Why all this bloodshed? Because we sang some hymns. Because we wouldn’t convert to Islam. Because we were Christians. The chaplain wears body armor when he comes down here. And I’m walking around in a T-shirt. This isn’t flag football, or summer camp, or Facebook. Not everyone comes home from this.
Do you know how many people I’ve seen convert to Islam in this unit? Most of them! And it doesn’t matter if they are Christians, Jews, Catholics, secular, Odinist, or whatever. Almost everyone converts to Islam shortly after arriving here. Why? Because they don’t want to face the persecution. I’ve been here 7 years. I’m one of the few who has held fast.
If I had a red button in front of me that would make this all end and let me walk out the gate, I’d press it without a moment’s hesitation. But if I had a red button I could push that would take me back to before prison, to before any of this nightmare ever happened, and make it like none of it ever took place –I mean this — I would not push that button. I couldn’t do it.

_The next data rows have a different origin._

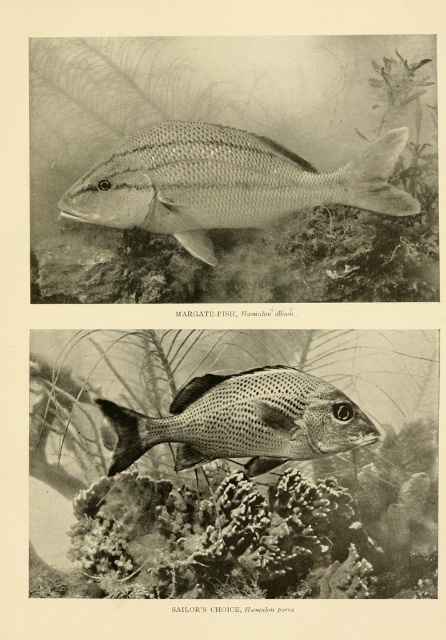 Question: Is smooth silver fish at center above speckled silver fish at center?

Choices:
 (A) no
 (B) yes

Answer: (B)

Question: Is smooth silver fish at center wider than speckled silver fish at center?

Choices:
 (A) no
 (B) yes

Answer: (B)

Question: Which of these objects is positioned closest to the smooth silver fish at center?

Choices:
 (A) speckled coral at center
 (B) speckled silver fish at center

Answer: (B)

Question: Is speckled coral at center bigger than speckled silver fish at center?

Choices:
 (A) yes
 (B) no

Answer: (A)

Question: Which of the following is the farthest from the observer?

Choices:
 (A) (108, 412)
 (B) (414, 424)
 (C) (294, 193)

Answer: (B)

Question: Which of the following is the farthest from the observer?

Choices:
 (A) smooth silver fish at center
 (B) speckled coral at center
 (C) speckled silver fish at center

Answer: (A) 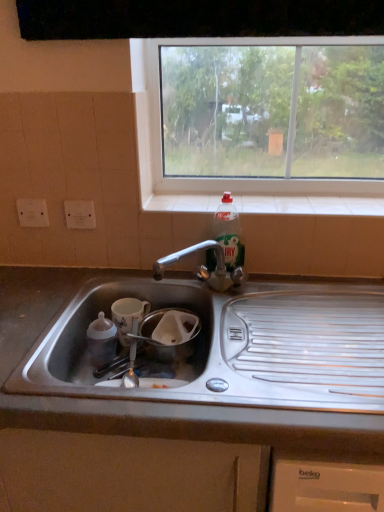 Locate an element on the screen. vacant region in front of translucent plastic bottle at upper right is located at coordinates (232, 294). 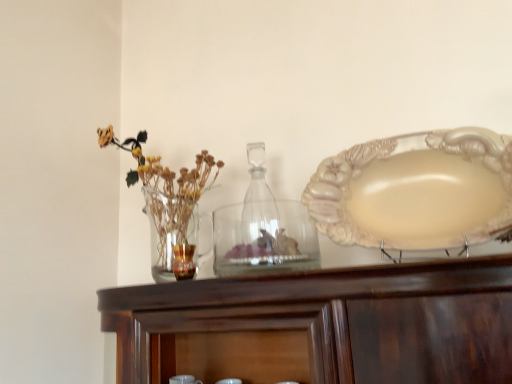 Question: In terms of width, does translucent glass candle at center, which is counted as the first tableware, starting from the left, look wider or thinner when compared to clear glass jar at center, the 2th tableware viewed from the left?

Choices:
 (A) thin
 (B) wide

Answer: (A)

Question: In terms of size, does translucent glass candle at center, which is the 2th tableware from right to left, appear bigger or smaller than clear glass jar at center, the 2th tableware viewed from the left?

Choices:
 (A) small
 (B) big

Answer: (A)

Question: Based on their relative distances, which object is farther from the matte cream plate at right?

Choices:
 (A) transparent glass bottle at center
 (B) translucent glass candle at center, which is the 2th tableware from right to left
 (C) clear glass jar at center, placed as the first tableware when sorted from right to left
 (D) translucent glass vase at left

Answer: (D)

Question: Which object is positioned farthest from the translucent glass vase at left?

Choices:
 (A) translucent glass candle at center, which is the 2th tableware from right to left
 (B) clear glass jar at center, placed as the first tableware when sorted from right to left
 (C) transparent glass bottle at center
 (D) matte cream plate at right

Answer: (D) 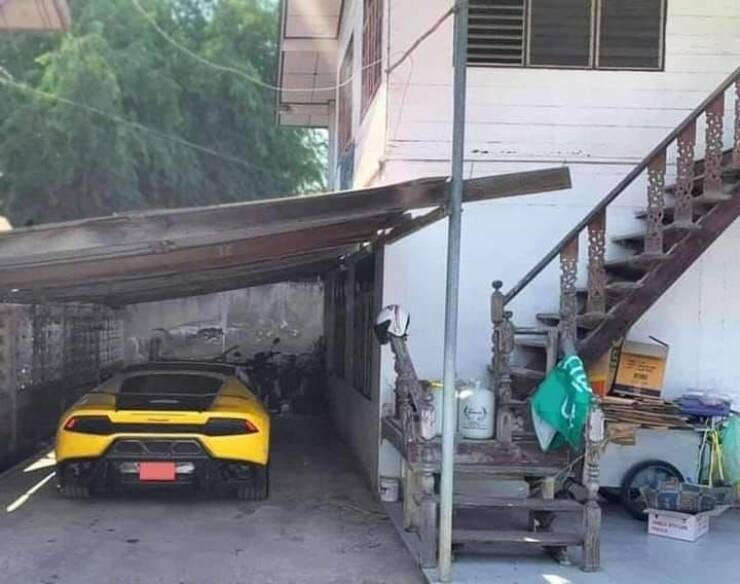 Where is `window with blinds`? window with blinds is located at coordinates (494, 32), (556, 30), (633, 34). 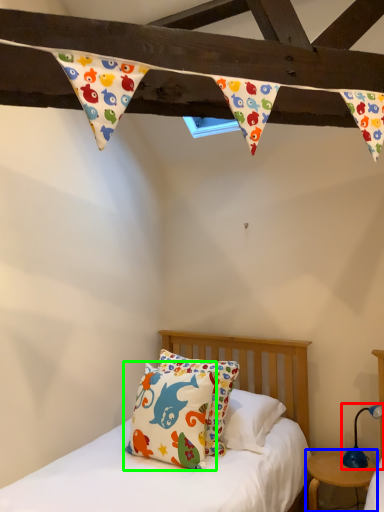 Question: Considering the real-world distances, which object is farthest from table lamp (highlighted by a red box)? nightstand (highlighted by a blue box) or pillow (highlighted by a green box)?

I could follow Jesus all my life. I could get all the schooling in systematic theology (like I did). I could be a good person. But until you follow Jesus through the smoke of battle, where torture is routine, and people are actually dying martyr’s deaths, your faith is new in the box. And that’s why I would not push that red button — because I could not put my faith back in its box. Just as I was born and then born again, I grew up and then grew up again. And I would not dare undo that. Not even to save me from this, the worst pain I have ever known.